Anyway, I’m starting to run out of money, so I’ll have to start working in a more full-time way sometime in the next few months. This last year and a half has been an experiment in investing in my writing career, financially and energy-wise, in as focused a way as I could figure out how to do. Hopefully something comes of it.
Speaking of which: Miss Misery, the web series I made with Jade Blair, got into a film festival in Miami, the Miami Web Fest, so that’s nice. I’ll likely be in Miami in mid-May. We are planning on releasing the show online in about 30 days.
The novel I’m working on might be coming along, too.
Re Athens: the most memorable time here was probably drinking absolutely disgusting raki at a “90s hacker”/anarchist bar called Metaxa2, with Hanna, in a neighborhood called Exarchia, which people seem to consider ‘the cool neighborhood’, but which means something different post-debt crisis. Until recently it was a safe haven for immigrant-filled squats, and apparently police didn’t enter, but since the new conservative government it’s now just an area with excellent €2.50 vegan souvlaki and every square inch of street-facing wall covered in graffiti (as seen in my Instagram stories).

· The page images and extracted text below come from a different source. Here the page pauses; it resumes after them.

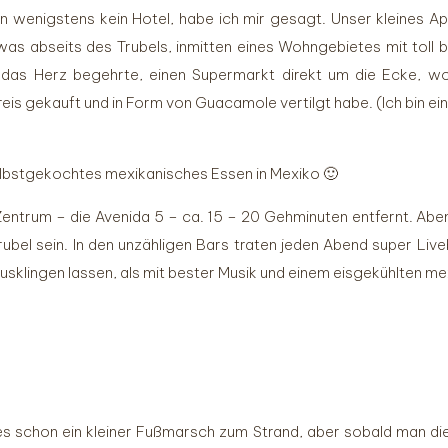
n wenigstens kein Hotel, habe ich mir gesagt. Unser kleines A
was abseits des Trubels, inmitten eines Wohngebietes mit toll 
as Herz begehrte, einen Supermarkt direkt um die Ecke, wo 
s gekauft und in Form von Guacamole vertilgt habe. (Ich bin ei
selbstgekochtes mexikanisches Essen in Mexiko 🙂
entrum – die Avenida 5 – ca. 15 – 20 Gehminuten entfernt. Ab
ubel sein. In den unzähligen Bars traten jeden Abend super Li
sklingen lassen, als mit bester Musik und einem eisgekühlten me
 schon ein kleiner Fußmarsch zum Strand, aber sobald man die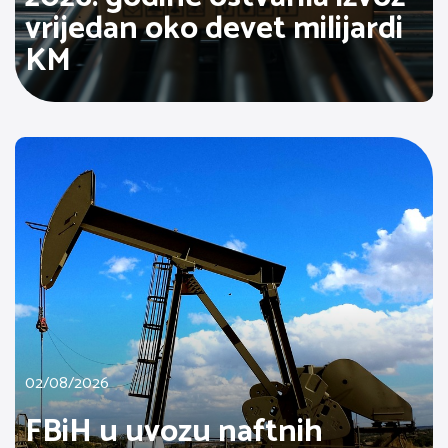
vrijedan oko devet milijardi
KM
02/08/2026
FBiH u uvozu naftnih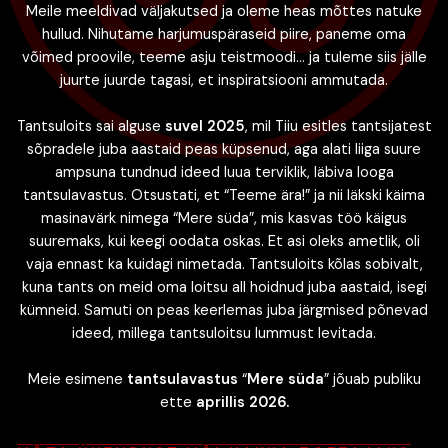
Meile meeldivad väljakutsed ja oleme heas mõttes natuke
hullud. Nihutame harjumuspäraseid piire, paneme oma
võimed proovile, teeme asju teistmoodi… ja tuleme siis jälle
juurte juurde tagasi, et inspiratsiooni ammutada.
Tantsuloits sai alguse
suvel 2025
, mil Tiiu esitles tantsijatest
sõpradele juba aastaid peas küpsenud, aga alati liiga suure
ampsuna tundnud ideed luua terviklik, läbiva looga
tantsulavastus. Otsustati, et “Teeme ära!” ja nii läkski käima
masinavärk nimega “Mere süda”, mis kasvas töö käigus
suuremaks, kui keegi oodata oskas. Et asi oleks ametlik, oli
vaja ennast ka kuidagi nimetada. Tantsuloits kõlas sobivalt,
kuna tants on meid oma loitsu all hoidnud juba aastaid, isegi
kümneid. Samuti on peas keerlemas juba järgmised põnevad
ideed, millega tantsuloitsu lummust levitada.
Meie esimene
tantsulavastus
“
Mere süda
” jõuab publiku
ette
aprillis 2026.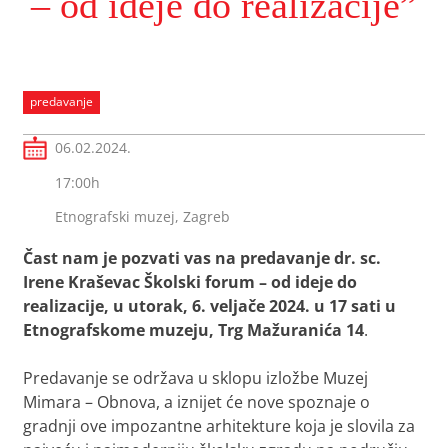
– od ideje do realizacije”
predavanje
06.02.2024.
17:00h
Etnografski muzej, Zagreb
Čast nam je
pozvati vas na predavanje dr. sc.
Irene Kraševac
Školski forum – od ideje do
realizacije
, u utorak, 6. veljače 2024. u 17 sati u
Etnografskome muzeju, Trg Mažuranića 14
.
Predavanje se održava u sklopu izložbe
Muzej
Mimara – Obnova
, a iznijet će nove spoznaje o
gradnji ove impozantne arhitekture koja je slovila za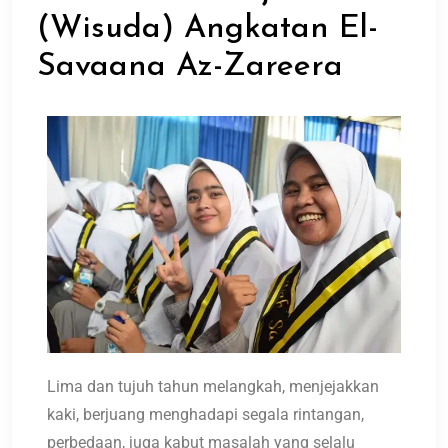
(Wisuda) Angkatan El-
Savaana Az-Zareera
Lima dan tujuh tahun melangkah, menjejakkan
kaki, berjuang menghadapi segala rintangan,
perbedaan, juga kabut masalah yang selalu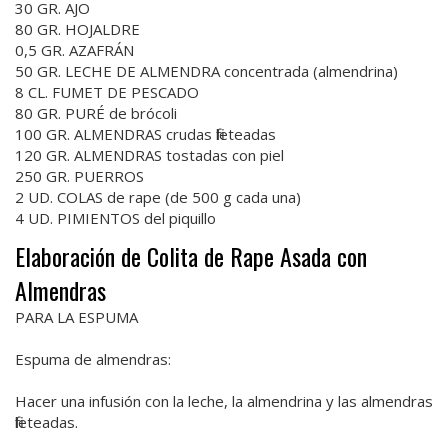
30 GR. AJO
80 GR. HOJALDRE
0,5 GR. AZAFRÁN
50 GR. LECHE DE ALMENDRA concentrada (almendrina)
8 CL. FUMET DE PESCADO
80 GR. PURÉ de brócoli
100 GR. ALMENDRAS crudas fileteadas
120 GR. ALMENDRAS tostadas con piel
250 GR. PUERROS
2 UD. COLAS de rape (de 500 g cada una)
4 UD. PIMIENTOS del piquillo
Elaboración de Colita de Rape Asada con
Almendras
PARA LA ESPUMA
Espuma de almendras:
Hacer una infusión con la leche, la almendrina y las almendras
fileteadas.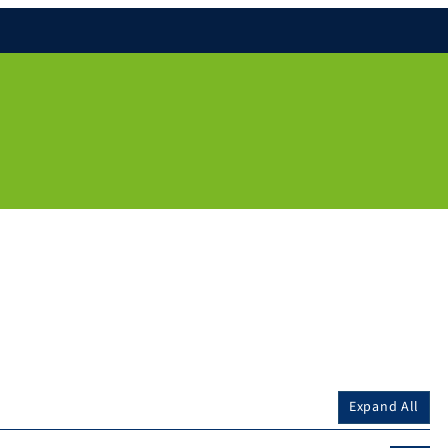
Expand All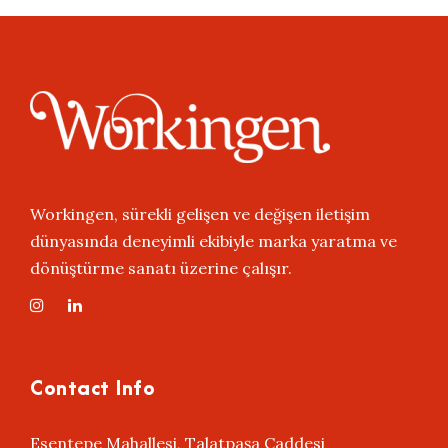
Workingen, sürekli gelişen ve değişen iletişim
dünyasında deneyimli ekibiyle marka yaratma ve
dönüştürme sanatı üzerine çalışır.
Contact Info
Esentepe Mahallesi, Talatpaşa Caddesi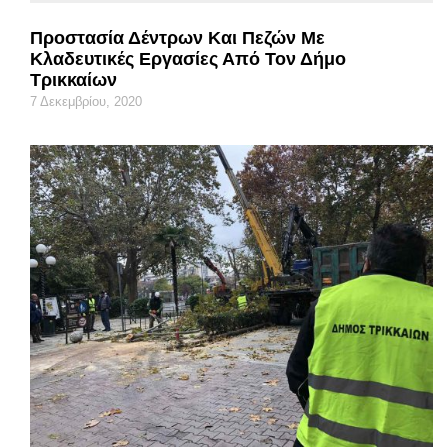
Προστασία Δέντρων Και Πεζών Με
Κλαδευτικές Εργασίες Από Τον Δήμο
Τρικκαίων
7 Δεκεμβρίου, 2020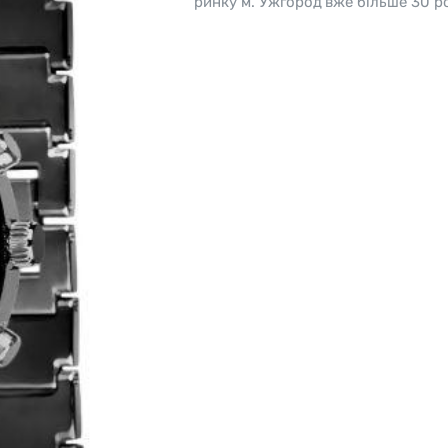
ринку м. Ужгород вже більше 30 ро
o
Pierre Ricaud
es Lemans
Q&Q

Anyway, Metaxa2 has all this “hacker art” on the walls, which was like, a dial-up modem glued to a piece of plywood. The server was a middle-aged man with a ponytail who seemed to be working his first-ever shift. He took my order and spun around and I had to call him back to take Hanna’s order too. Lots of dreadlocks and man buns and leather jackets and, weirdly to me but apparently fashionably for Europe, velour bell-bottom pants. We moved ourselves out to the patio to eat, and a girl on a stool covered pop songs on an acoustic guitar in a mix of English and Greek. There was a window from the patio directly into the kitchen, and the chef passed large bottles of beer directly to customers through it. It was generally understood that ponytail man was not really functioning as a server and had to somehow be circumvented. I tried not to judge him though because I imagined he had maybe been a professor or something pre-crisis. Hanna and I were the only ones eating.
Walking up Filopappou Hill for sunsets was also very nice. This was a hill near Hanna’s and my AirBnB that had a statue of Philopappos, aka Love Daddy. This one small hill in the center of Athens also had “the Prison of Socrates” and something called “Deaf Man’s Cave,” as well as a church and a fountain of Pnyx, a wall of Pnyx, and, simply, “The Pnyx.” The Parthenon, and the Acropolis, were also not bad.
I’ve been out on the balcony of my AirBnB in the sun as I’ve been writing this, but now the sun is starting to set and I’ll wrap it up. I want to say one more thing though about, I guess, aging: I mentioned I taught in China when I was 21. That was in a city called Wuhan, which of course is now famous for being the epicenter of the new coronavirus. I don’t know if I can exactly describe the depth of feeling this transfiguration has induced in me: Wuhan, which I’ve been thinking about in Athens because the two cities share some similarities, was the site of the 6-month hangover to some of the most intense interpersonal events in my life, and has calcified in my mnemonic amber to become this purely symbolic setting for the psychodrama of my early 20s which no one else I knew had ever heard of; and then, overnight, Wuhan took on a wholly new meaning for basically everyone in the world, suddenly and overwhelmingly dwarfing my regional interpretation. And—setting aside the threat to global human health the virus represents—it feels good for this to happen. It’s like, objective proof that the entirety of your personal existence on Earth, all your grudges and trauma and memories, are a tempest in a teapot, and it’s mildly amusing you ever thought otherwise.
Ok. I’m hungry. I’m going to go make that peanut butter stir fry now. My friend Laura McPhee-Browne, an Australian writer who just published her first novel, Cherry Beach, a Conversations-With-Friends-esque love story set largely in Toronto (hence the title), is arriving in Athens tonight with her boyfriend, and we’re going to have a drink.